Kiryat Shomrei Emunim
Kiryat Shomrei Emunim (Hebrew: קרית שומרי אמונים, "City of the Guardians of Faith") is a Hasidic Jewish neighborhood in western Jerusalem. It was founded in the early 1960s by the Shomrei Emunim Rebbe, Rabbi Avrohom Chaim Roth.
The neighborhood is named after the eponymous book by Aharon Roth, founder of the Shomer Emunim Hasidic dynasty. This work contains essays on the subjects of "faith, reward and punishment, redemption, and a passionate yearning for God". The main street in the neighborhood is also called Shomrei Emunim Street.
Kiryat Shomrei Emunim was established in the early 1960s by Rabbi Avrohom Chaim Roth, the Shomrei Emunim Rebbe, son and successor of the founder of the Shomer Emunim dynasty, Aharon Roth. The Rebbe selected a site between the long-established neighborhoods of Mea Shearim and Beit Yisrael. He procured a gift of IL50,000 from the Bank of Israel toward construction costs. In addition to residential buildings, the Rebbe opened a Talmud Torah and yeshiva.

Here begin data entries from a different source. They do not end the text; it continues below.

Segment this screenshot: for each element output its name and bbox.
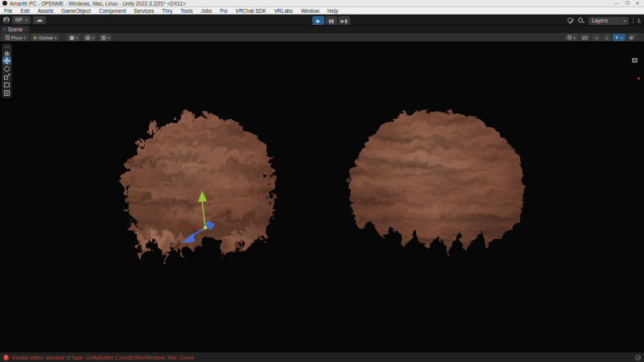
- draw-mode-dropdown[interactable]: ▾: [565, 34, 578, 41]
- window-titlebar: Amarith PC - OPENME - Windows, Mac, Linu…: [0, 0, 644, 7]
- close-button[interactable]: ✕: [635, 0, 639, 7]
- transform-tool-button[interactable]: [2, 88, 11, 97]
- globe-icon: ⊕: [33, 34, 37, 41]
- shading-sphere-icon: [568, 35, 572, 39]
- scene-visibility-button[interactable]: ⊘: [627, 34, 636, 41]
- scale-icon: [3, 73, 10, 80]
- scene-viewport[interactable]: [0, 42, 644, 352]
- menu-item[interactable]: Assets: [38, 8, 54, 14]
- effects-icon: ✦: [615, 34, 619, 41]
- hand-icon: [3, 49, 10, 56]
- menu-item[interactable]: File: [4, 8, 12, 14]
- toggle-2d-button[interactable]: 2D: [580, 34, 591, 41]
- account-icon[interactable]: [3, 17, 10, 23]
- chevron-down-icon: ▾: [108, 35, 110, 40]
- tab-bar: ▪ Scene: [0, 26, 644, 33]
- menu-item[interactable]: Poi: [220, 8, 227, 14]
- account-dropdown[interactable]: MF ▾: [12, 16, 31, 24]
- menu-item[interactable]: GameObject: [61, 8, 91, 14]
- error-message[interactable]: Invalid editor window of type: UnityEdit…: [12, 355, 194, 360]
- menu-item[interactable]: Help: [328, 8, 338, 14]
- chevron-down-icon: ▾: [624, 19, 626, 23]
- layout-dropdown-partial[interactable]: L: [638, 18, 641, 23]
- menu-item[interactable]: Window: [301, 8, 320, 14]
- menu-item[interactable]: VRLabs: [275, 8, 293, 14]
- rect-icon: [3, 81, 10, 88]
- pivot-label: Pivot: [11, 35, 22, 40]
- hair-mesh-left: [119, 110, 269, 259]
- minimize-button[interactable]: —: [614, 0, 619, 7]
- snap-increment-dropdown[interactable]: ▥ ▾: [99, 34, 113, 41]
- unity-logo-icon: [2, 1, 7, 6]
- effects-dropdown[interactable]: ✦ ▾: [613, 34, 625, 41]
- playmode-controls: ▶ ▮▮ ▶▮: [312, 16, 350, 25]
- cloud-services-button[interactable]: ☁: [33, 16, 46, 24]
- maximize-button[interactable]: ❐: [625, 0, 629, 7]
- tools-overlay: [2, 43, 12, 98]
- menu-item[interactable]: VRChat SDK: [236, 8, 266, 14]
- lighting-icon: ☼: [594, 34, 599, 41]
- pivot-dropdown[interactable]: Pivot ▾: [3, 34, 28, 41]
- layers-label: Layers: [592, 18, 608, 23]
- scale-tool-button[interactable]: [2, 72, 11, 80]
- grid-snap-dropdown[interactable]: ▤ ▾: [83, 34, 97, 41]
- rotate-tool-button[interactable]: [2, 64, 11, 72]
- cloud-icon: ☁: [36, 16, 43, 23]
- window-controls: — ❐ ✕: [614, 0, 639, 7]
- transform-icon: [3, 89, 10, 97]
- window-title: Amarith PC - OPENME - Windows, Mac, Linu…: [10, 1, 614, 6]
- menu-item[interactable]: Tools: [180, 8, 192, 14]
- view-tool-button[interactable]: [2, 48, 11, 56]
- play-button[interactable]: ▶: [312, 16, 324, 25]
- menu-item[interactable]: Component: [99, 8, 126, 14]
- scene-tab-icon: ▪: [4, 26, 6, 33]
- chevron-down-icon: ▾: [621, 35, 623, 40]
- chevron-down-icon: ▾: [573, 35, 576, 40]
- layers-dropdown[interactable]: Layers ▾: [588, 17, 629, 25]
- audio-toggle-button[interactable]: ♪: [603, 34, 610, 41]
- rotate-icon: [3, 65, 10, 72]
- menu-item[interactable]: Services: [134, 8, 154, 14]
- hair-mesh-right: [348, 108, 522, 253]
- grid-icon: ▦: [69, 34, 74, 41]
- lighting-toggle-button[interactable]: ☼: [592, 34, 601, 41]
- pause-button[interactable]: ▮▮: [325, 16, 337, 25]
- global-dropdown[interactable]: ⊕ Global ▾: [31, 34, 59, 41]
- chevron-down-icon: ▾: [76, 35, 78, 40]
- scene-view-toolbar: Pivot ▾ ⊕ Global ▾ ▦ ▾ ▤ ▾ ▥ ▾: [0, 33, 644, 42]
- move-tool-button[interactable]: [2, 56, 11, 64]
- step-button[interactable]: ▶▮: [338, 16, 350, 25]
- snap-increment-icon: ▥: [101, 34, 106, 41]
- menu-item[interactable]: Thry: [162, 8, 172, 14]
- main-toolbar: MF ▾ ☁ ▶ ▮▮ ▶▮ Layers ▾: [0, 14, 644, 26]
- unity-editor-window: Amarith PC - OPENME - Windows, Mac, Linu…: [0, 0, 644, 362]
- search-icon[interactable]: [577, 17, 584, 24]
- scene-tab-label: Scene: [8, 27, 23, 32]
- grid-snap-icon: ▤: [85, 34, 90, 41]
- gizmo-center-handle: [204, 226, 207, 229]
- menu-item[interactable]: Edit: [20, 8, 29, 14]
- notification-dot: [638, 77, 640, 80]
- menu-item[interactable]: Jobs: [200, 8, 212, 14]
- move-icon: [3, 57, 10, 64]
- chevron-down-icon: ▾: [23, 35, 26, 40]
- grid-visibility-dropdown[interactable]: ▦ ▾: [67, 34, 80, 41]
- undo-history-icon[interactable]: [568, 18, 573, 23]
- global-label: Global: [39, 35, 52, 40]
- pause-icon: ▮▮: [328, 18, 334, 23]
- pivot-icon: [6, 35, 10, 39]
- rect-tool-button[interactable]: [2, 80, 11, 88]
- error-icon: !: [3, 355, 9, 360]
- collapsed-overlay-icon[interactable]: [632, 58, 638, 63]
- chevron-down-icon: ▾: [92, 35, 94, 40]
- chevron-down-icon: ▾: [55, 35, 57, 40]
- status-bar[interactable]: ! Invalid editor window of type: UnityEd…: [0, 352, 644, 362]
- toolbar-separator: [633, 17, 634, 24]
- tab-scene[interactable]: ▪ Scene: [1, 26, 29, 33]
- visibility-icon: ⊘: [630, 34, 634, 41]
- step-icon: ▶▮: [341, 18, 348, 23]
- audio-icon: ♪: [605, 34, 608, 41]
- scene-render: [0, 42, 644, 352]
- chevron-down-icon: ▾: [25, 18, 27, 23]
- progress-indicator-icon[interactable]: [635, 355, 641, 360]
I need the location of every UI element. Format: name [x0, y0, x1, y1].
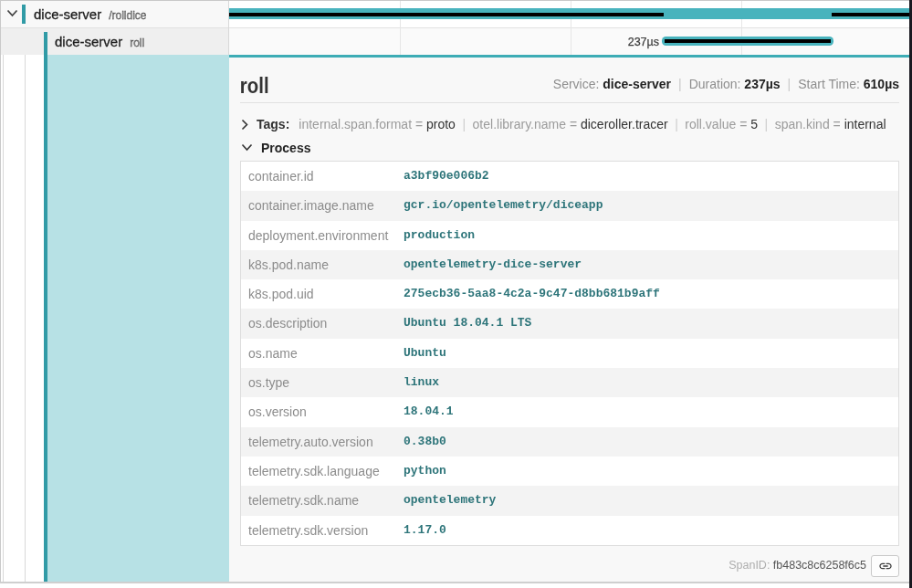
svg-text:roll: roll	[240, 74, 269, 98]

Over time, the neighborhood grew to include 12 buildings, a synagogue, yeshiva gedola, yeshiva ketana, kollel, and mikveh. In 1975 a Bais Yaakov girls high school moved to Kiryat Shomrei Emunim.
Attempted terror attack
On January 11, 2001, a resident spotted a large bag deposited in a garbage can on Shomrei Emunim Street. She called over her brother, a 36-year-old father of five who studies in a neighborhood yeshiva. He opened the bag and saw a bomb connected to a cell phone with wires. He detached the wires from the cell phone and then called police. While police were examining the bomb, which consisted of two mortar shells, the cell phone rang, but the connection had been severed. This was the second of four attempted bombings in the vicinity of Mea Shearim and Beit Yisrael over a two-month period.
In 2013 developers broke ground on an additional 150 apartment units in Kiryat Shomrei Emunim, a project that will double the population base. The project includes a 1,000-square-metre (11,000 sq ft) ornamental garden and a public playground. The new units are expected to attract high demand due to the neighborhood's proximity to neighboring Hasidic communities, the Jerusalem city center, and the Western Wall.